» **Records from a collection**
---+---

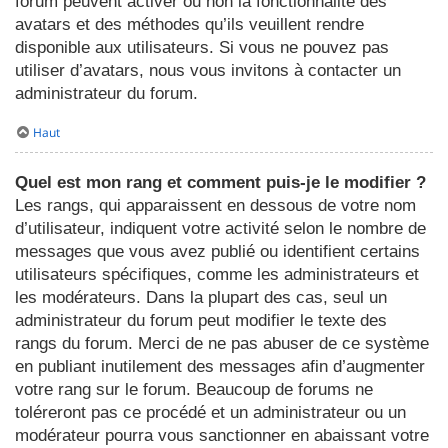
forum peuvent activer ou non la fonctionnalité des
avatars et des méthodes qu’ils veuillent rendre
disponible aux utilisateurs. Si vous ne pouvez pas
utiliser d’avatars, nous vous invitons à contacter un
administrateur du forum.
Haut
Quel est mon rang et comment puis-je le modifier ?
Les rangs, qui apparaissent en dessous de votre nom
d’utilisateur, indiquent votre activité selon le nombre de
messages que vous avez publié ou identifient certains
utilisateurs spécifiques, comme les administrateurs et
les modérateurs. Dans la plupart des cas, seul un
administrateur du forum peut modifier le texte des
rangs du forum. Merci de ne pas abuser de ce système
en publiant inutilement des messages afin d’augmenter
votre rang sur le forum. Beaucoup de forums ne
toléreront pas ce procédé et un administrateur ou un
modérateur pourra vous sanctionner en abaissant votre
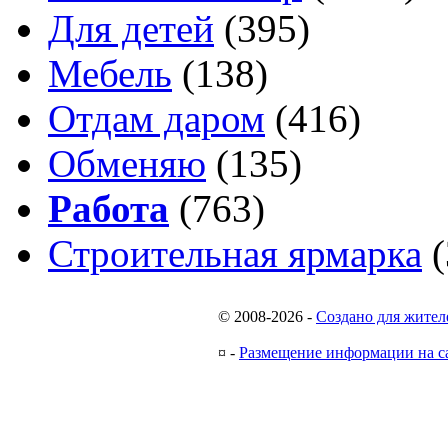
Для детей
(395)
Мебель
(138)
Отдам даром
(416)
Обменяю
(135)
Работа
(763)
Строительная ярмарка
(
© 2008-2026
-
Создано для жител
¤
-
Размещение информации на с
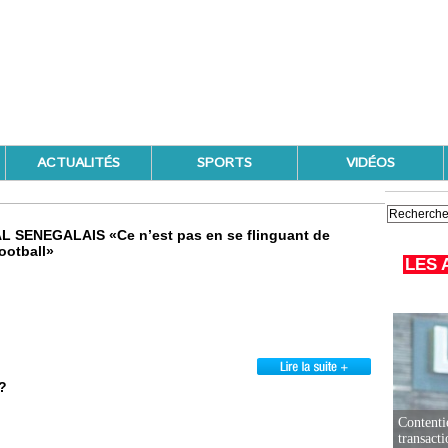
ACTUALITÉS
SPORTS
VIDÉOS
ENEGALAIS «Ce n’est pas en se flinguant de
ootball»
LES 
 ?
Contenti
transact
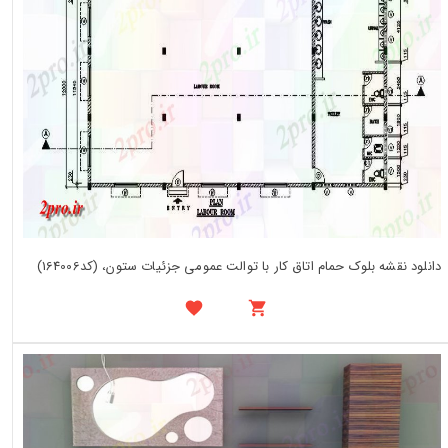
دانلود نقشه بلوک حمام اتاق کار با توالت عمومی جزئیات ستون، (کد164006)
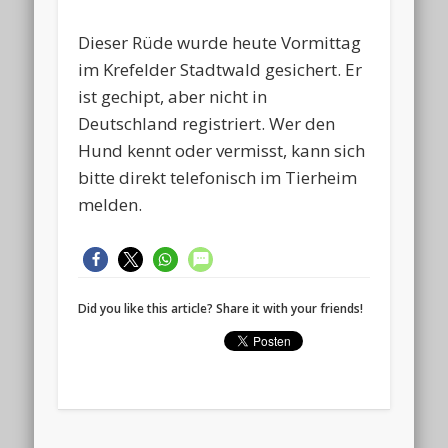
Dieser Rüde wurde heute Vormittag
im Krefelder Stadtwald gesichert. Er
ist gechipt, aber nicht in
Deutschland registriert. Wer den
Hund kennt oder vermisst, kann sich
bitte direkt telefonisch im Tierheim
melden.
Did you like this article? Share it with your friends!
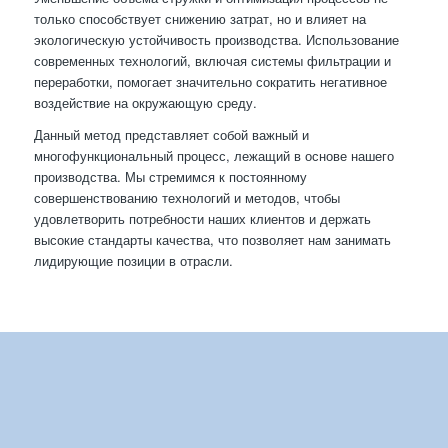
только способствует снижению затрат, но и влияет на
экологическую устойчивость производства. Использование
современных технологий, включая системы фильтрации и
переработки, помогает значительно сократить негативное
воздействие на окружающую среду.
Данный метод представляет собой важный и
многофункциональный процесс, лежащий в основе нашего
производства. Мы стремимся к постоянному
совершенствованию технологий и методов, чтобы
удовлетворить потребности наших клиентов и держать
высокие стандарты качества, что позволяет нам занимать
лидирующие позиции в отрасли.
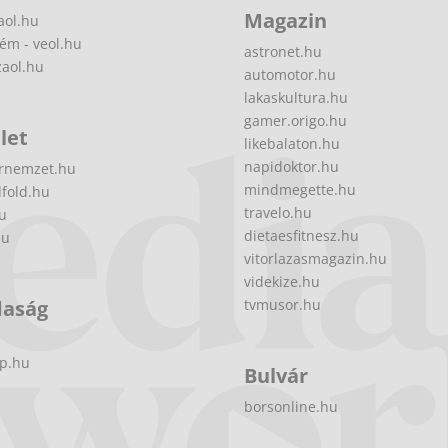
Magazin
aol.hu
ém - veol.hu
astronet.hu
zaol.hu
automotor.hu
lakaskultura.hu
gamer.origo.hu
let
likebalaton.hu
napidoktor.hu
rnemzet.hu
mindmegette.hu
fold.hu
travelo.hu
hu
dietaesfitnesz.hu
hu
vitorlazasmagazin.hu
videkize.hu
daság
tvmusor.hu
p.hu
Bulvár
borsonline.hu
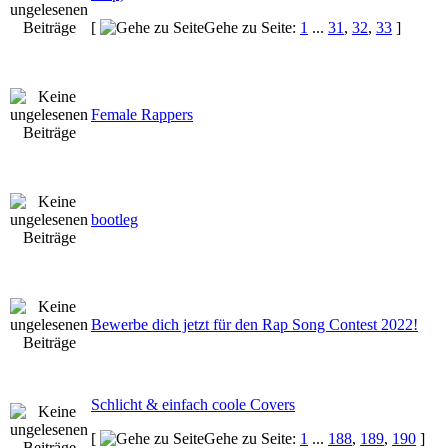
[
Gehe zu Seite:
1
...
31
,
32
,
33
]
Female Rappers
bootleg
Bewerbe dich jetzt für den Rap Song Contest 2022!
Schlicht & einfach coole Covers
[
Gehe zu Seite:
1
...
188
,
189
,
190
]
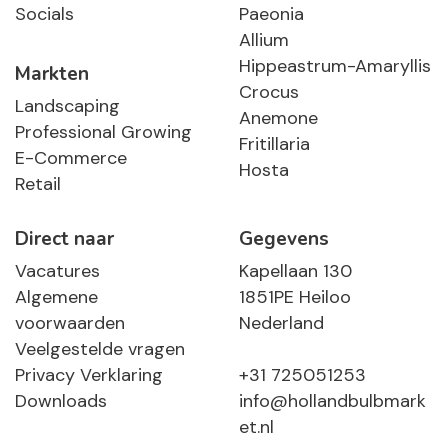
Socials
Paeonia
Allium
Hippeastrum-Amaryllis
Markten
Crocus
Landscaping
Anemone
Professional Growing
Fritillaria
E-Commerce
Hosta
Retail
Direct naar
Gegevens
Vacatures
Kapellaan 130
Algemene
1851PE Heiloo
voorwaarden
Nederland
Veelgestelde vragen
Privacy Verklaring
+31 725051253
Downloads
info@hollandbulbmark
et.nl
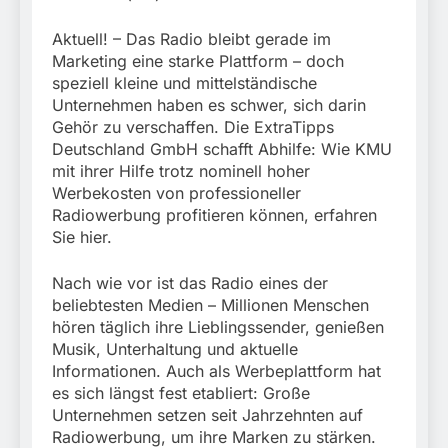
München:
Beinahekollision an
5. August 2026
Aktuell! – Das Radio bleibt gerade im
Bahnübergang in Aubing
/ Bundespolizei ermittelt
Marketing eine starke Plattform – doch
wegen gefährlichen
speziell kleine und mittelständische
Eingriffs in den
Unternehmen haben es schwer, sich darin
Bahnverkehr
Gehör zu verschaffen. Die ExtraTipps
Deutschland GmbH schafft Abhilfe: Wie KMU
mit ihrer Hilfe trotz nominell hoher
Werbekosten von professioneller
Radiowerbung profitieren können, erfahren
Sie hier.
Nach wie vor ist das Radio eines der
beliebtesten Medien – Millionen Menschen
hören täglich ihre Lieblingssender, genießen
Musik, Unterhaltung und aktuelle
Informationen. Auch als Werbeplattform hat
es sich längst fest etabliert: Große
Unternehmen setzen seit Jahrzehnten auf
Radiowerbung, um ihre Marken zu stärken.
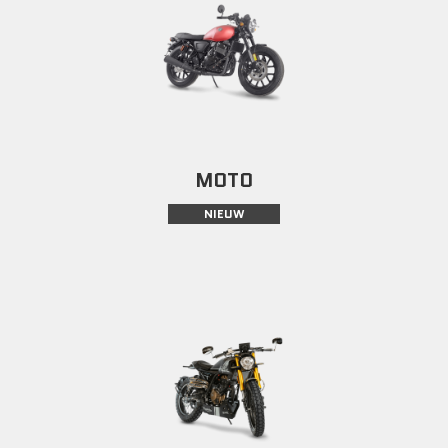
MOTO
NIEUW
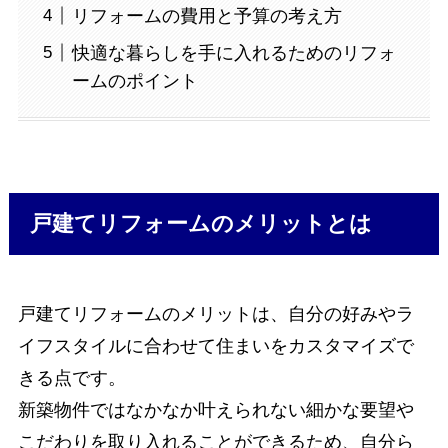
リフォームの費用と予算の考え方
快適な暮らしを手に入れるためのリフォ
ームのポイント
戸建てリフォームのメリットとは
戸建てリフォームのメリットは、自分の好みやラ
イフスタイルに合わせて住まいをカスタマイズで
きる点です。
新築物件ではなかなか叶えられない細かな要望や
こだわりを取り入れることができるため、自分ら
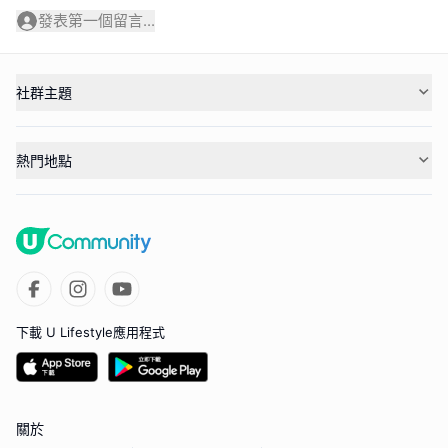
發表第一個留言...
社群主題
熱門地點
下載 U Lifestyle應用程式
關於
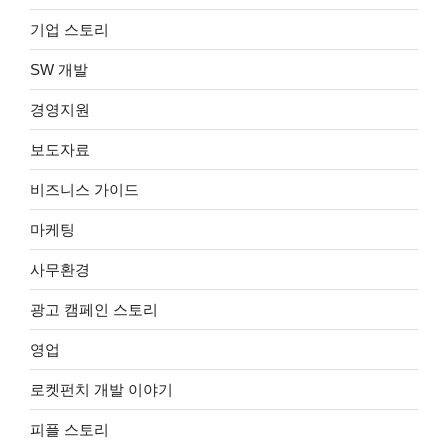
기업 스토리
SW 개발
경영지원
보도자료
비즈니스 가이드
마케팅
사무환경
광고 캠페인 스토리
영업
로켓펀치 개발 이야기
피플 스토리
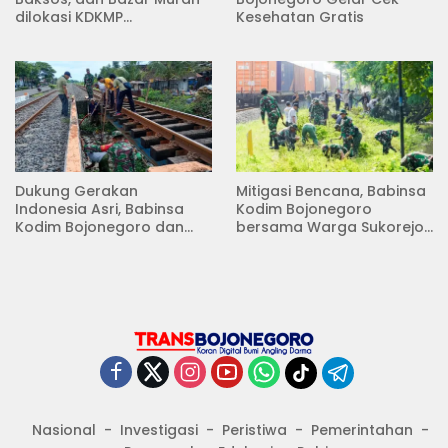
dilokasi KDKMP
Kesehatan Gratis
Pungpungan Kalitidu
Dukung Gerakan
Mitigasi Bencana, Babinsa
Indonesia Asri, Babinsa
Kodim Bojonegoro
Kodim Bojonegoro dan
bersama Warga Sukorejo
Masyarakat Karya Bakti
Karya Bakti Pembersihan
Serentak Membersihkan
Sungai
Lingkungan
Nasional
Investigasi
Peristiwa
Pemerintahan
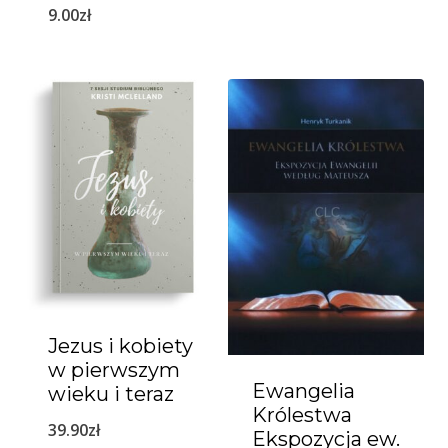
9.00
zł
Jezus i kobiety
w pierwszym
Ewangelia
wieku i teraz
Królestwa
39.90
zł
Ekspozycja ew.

---+---

» **TASK DESCRIPTION**
Word for word, give the entries back in full; the pictures do not belong in the copy.

» **ANSWER TO THE EXERCISE**
forum peuvent activer ou non la fonctionnalité des
avatars et des méthodes qu’ils veuillent rendre
disponible aux utilisateurs. Si vous ne pouvez pas
utiliser d’avatars, nous vous invitons à contacter un
administrateur du forum.
Haut
Quel est mon rang et comment puis-je le modifier ?
Les rangs, qui apparaissent en dessous de votre nom
d’utilisateur, indiquent votre activité selon le nombre de
messages que vous avez publié ou identifient certains
utilisateurs spécifiques, comme les administrateurs et
les modérateurs. Dans la plupart des cas, seul un
administrateur du forum peut modifier le texte des
rangs du forum. Merci de ne pas abuser de ce système
en publiant inutilement des messages afin d’augmenter
votre rang sur le forum. Beaucoup de forums ne
toléreront pas ce procédé et un administrateur ou un
modérateur pourra vous sanctionner en abaissant votre
Для детей
(395)
Мебель
(138)
Отдам даром
(416)
Обменяю
(135)
Работа
(763)
Строительная ярмарка
(
© 2008-2026
-
Создано для жител
¤
-
Размещение информации на с
ACTUALITÉS
SPORTS
VIDÉOS
ENEGALAIS «Ce n’est pas en se flinguant de
ootball»
LES 
 ?
Contenti
transact
دانلود نقشه بلوک حمام اتاق کار با توالت عمومی جزئیات ستون، (کد164006)
Dieser Rüde wurde heute Vormittag
im Krefelder Stadtwald gesichert. Er
ist gechipt, aber nicht in
Deutschland registriert. Wer den
Hund kennt oder vermisst, kann sich
bitte direkt telefonisch im Tierheim
melden.
Did you like this article? Share it with your friends!
только способствует снижению затрат, но и влияет на
экологическую устойчивость производства. Использование
современных технологий, включая системы фильтрации и
переработки, помогает значительно сократить негативное
воздействие на окружающую среду.
Данный метод представляет собой важный и
многофункциональный процесс, лежащий в основе нашего
производства. Мы стремимся к постоянному
совершенствованию технологий и методов, чтобы
удовлетворить потребности наших клиентов и держать
высокие стандарты качества, что позволяет нам занимать
лидирующие позиции в отрасли.
Magazin
aol.hu
ém - veol.hu
astronet.hu
zaol.hu
automotor.hu
lakaskultura.hu
gamer.origo.hu
let
likebalaton.hu
napidoktor.hu
rnemzet.hu
mindmegette.hu
fold.hu
travelo.hu
hu
dietaesfitnesz.hu
hu
vitorlazasmagazin.hu
videkize.hu
daság
tvmusor.hu
p.hu
Bulvár
borsonline.hu
[
Gehe zu Seite:
1
...
31
,
32
,
33
]
Female Rappers
bootleg
Bewerbe dich jetzt für den Rap Song Contest 2022!
Schlicht & einfach coole Covers
[
Gehe zu Seite:
1
...
188
,
189
,
190
]
Socials
Paeonia
Allium
Hippeastrum-Amaryllis
Markten
Crocus
Landscaping
Anemone
Professional Growing
Fritillaria
E-Commerce
Hosta
Retail
Direct naar
Gegevens
Vacatures
Kapellaan 130
Algemene
1851PE Heiloo
voorwaarden
Nederland
Veelgestelde vragen
Privacy Verklaring
+31 725051253
Downloads
info@hollandbulbmark
et.nl
München:
Beinahekollision an
5. August 2026
Aktuell! – Das Radio bleibt gerade im
Bahnübergang in Aubing
/ Bundespolizei ermittelt
Marketing eine starke Plattform – doch
wegen gefährlichen
speziell kleine und mittelständische
Eingriffs in den
Unternehmen haben es schwer, sich darin
Bahnverkehr
Gehör zu verschaffen. Die ExtraTipps
Deutschland GmbH schafft Abhilfe: Wie KMU
mit ihrer Hilfe trotz nominell hoher
Werbekosten von professioneller
Radiowerbung profitieren können, erfahren
Sie hier.
Nach wie vor ist das Radio eines der
beliebtesten Medien – Millionen Menschen
hören täglich ihre Lieblingssender, genießen
Musik, Unterhaltung und aktuelle
Informationen. Auch als Werbeplattform hat
es sich längst fest etabliert: Große
Unternehmen setzen seit Jahrzehnten auf
Radiowerbung, um ihre Marken zu stärken.
MOTO
NIEUW
リフォームの費用と予算の考え方
快適な暮らしを手に入れるためのリフォ
ームのポイント
戸建てリフォームのメリットとは
戸建てリフォームのメリットは、自分の好みやラ
イフスタイルに合わせて住まいをカスタマイズで
きる点です。
新築物件ではなかなか叶えられない細かな要望や
こだわりを取り入れることができるため、自分ら
發表第一個留言...
社群主題
熱門地點
下載 U Lifestyle應用程式
關於
기업 스토리
SW 개발
경영지원
보도자료
비즈니스 가이드
마케팅
사무환경
광고 캠페인 스토리
영업
로켓펀치 개발 이야기
피플 스토리
dilokasi KDKMP
Kesehatan Gratis
Pungpungan Kalitidu
Dukung Gerakan
Mitigasi Bencana, Babinsa
Indonesia Asri, Babinsa
Kodim Bojonegoro
Kodim Bojonegoro dan
bersama Warga Sukorejo
Masyarakat Karya Bakti
Karya Bakti Pembersihan
Serentak Membersihkan
Sungai
Lingkungan
Nasional
Investigasi
Peristiwa
Pemerintahan
9.00
zł
Jezus i kobiety
w pierwszym
Ewangelia
wieku i teraz
Królestwa
39.90
zł
Ekspozycja ew.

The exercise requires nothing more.